▶ _Exercise directions_: Output the data verbatim, minus the images.

--- START ---

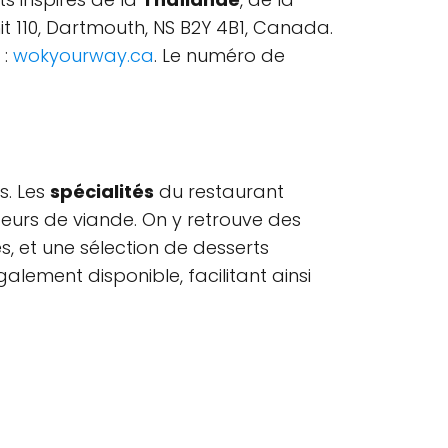
nit 110, Dartmouth, NS B2Y 4B1, Canada.
 :
wokyourway.ca
. Le numéro de
s. Les
spécialités
du restaurant
teurs de viande. On y retrouve des
s, et une sélection de desserts
lement disponible, facilitant ainsi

--- END ---

▶ _Expected answer_:
nit 110, Dartmouth, NS B2Y 4B1, Canada.
 :
wokyourway.ca
. Le numéro de
s. Les
spécialités
du restaurant
teurs de viande. On y retrouve des
s, et une sélection de desserts
lement disponible, facilitant ainsi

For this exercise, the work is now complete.